Fixed-gear singlespeed bikes are everywhere these days; on city streets and college campuses, on TV, in magazines and catalogs, and especially in the halls of the Sands Convention Center at Interbike. While some purists scoff at the "fakengers" or "posengers" riding "hipster sleds," the fact is that they’re popular for a reason. They are a mix of style and function. Sure, often times style outweighs function and crosses the line of ridiculousness. That is the way of popular culture. But the clean lines of a classic bicycle frame without geared bobbles and cabled bits can be a thing of beauty. A good example of this is the BH Gira, my personal Interbike transportation.
BH, which stands for Beistegui Hermanos, is a Spanish bicycle company with a small but growing US following. Mostly known for their road racing bikes, BH is celebrating their 100th year of bicycle production in 2009. The Gira I was riding is one of 100 serialized bicycles produced in celebration of BH’s 100th anniversary.
Paying homage to a century of producing race bikes, the Gira is built with Reynolds 525 steel tubing with nicely curved seat stays and the classic horizontal top tube. Nicely detailed lug work adds to the vintage look and classic style with understated cream/medium tan paint and simple red and white BH panels.
Front and rear caliper brakes with interrupter style levers are included.
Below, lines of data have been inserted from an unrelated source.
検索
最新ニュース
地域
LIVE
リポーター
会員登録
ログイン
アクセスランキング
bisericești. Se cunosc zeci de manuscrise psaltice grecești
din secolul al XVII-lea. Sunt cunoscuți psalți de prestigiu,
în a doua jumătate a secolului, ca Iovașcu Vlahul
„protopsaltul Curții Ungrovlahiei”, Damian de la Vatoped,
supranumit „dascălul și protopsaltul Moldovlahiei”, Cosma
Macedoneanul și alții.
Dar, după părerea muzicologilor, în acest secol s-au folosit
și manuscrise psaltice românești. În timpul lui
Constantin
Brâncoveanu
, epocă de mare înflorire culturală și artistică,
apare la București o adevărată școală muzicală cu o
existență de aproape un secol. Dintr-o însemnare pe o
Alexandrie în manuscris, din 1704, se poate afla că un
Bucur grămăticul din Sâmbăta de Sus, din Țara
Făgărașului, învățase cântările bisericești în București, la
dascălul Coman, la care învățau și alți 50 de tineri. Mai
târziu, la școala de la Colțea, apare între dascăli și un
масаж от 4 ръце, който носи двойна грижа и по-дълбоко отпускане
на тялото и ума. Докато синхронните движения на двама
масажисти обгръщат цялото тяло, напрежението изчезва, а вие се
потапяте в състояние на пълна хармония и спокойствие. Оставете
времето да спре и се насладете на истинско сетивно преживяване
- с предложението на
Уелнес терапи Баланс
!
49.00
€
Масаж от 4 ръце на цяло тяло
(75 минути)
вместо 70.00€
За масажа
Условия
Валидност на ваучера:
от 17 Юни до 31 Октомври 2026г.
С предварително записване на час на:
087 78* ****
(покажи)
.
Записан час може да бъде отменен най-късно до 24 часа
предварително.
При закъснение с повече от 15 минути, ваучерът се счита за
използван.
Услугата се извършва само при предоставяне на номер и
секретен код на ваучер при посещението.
Rear brake cable routing is old school through removable chrome bands on the top tube allowing for an even cleaner look running brakeless in fixed mode.
Some nice modern touches improve the versatility of the Gira including the bolt-on rear hub that is adjustable with a 5mm hex wrench and a flip-flop rear hub and cogs to allow fixed and freewheel riding. When purchasing the Gira you also get two handlebars, a classic Pista style bar and a low-rise bar. A nice touch to allow the rider to mix it up.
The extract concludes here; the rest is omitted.